Saved entries

==========

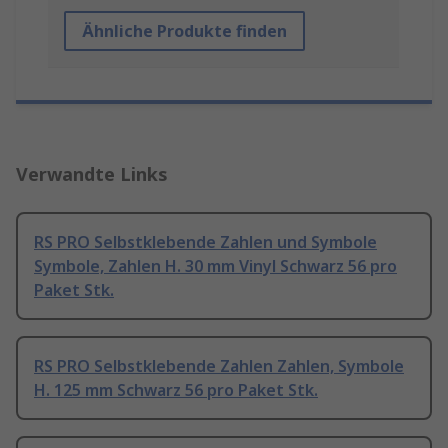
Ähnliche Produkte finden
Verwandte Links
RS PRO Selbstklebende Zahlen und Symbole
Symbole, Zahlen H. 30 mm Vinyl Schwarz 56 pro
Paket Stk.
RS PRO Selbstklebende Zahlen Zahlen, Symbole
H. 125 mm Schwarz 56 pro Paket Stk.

==========

> _EXERCISE REQUIREMENTS_: Every line above should be repeated exactly; pictures stay out of the copy.

> _EXERCISE RESPONSE_:
Ähnliche Produkte finden
Verwandte Links
RS PRO Selbstklebende Zahlen und Symbole
Symbole, Zahlen H. 30 mm Vinyl Schwarz 56 pro
Paket Stk.
RS PRO Selbstklebende Zahlen Zahlen, Symbole
H. 125 mm Schwarz 56 pro Paket Stk.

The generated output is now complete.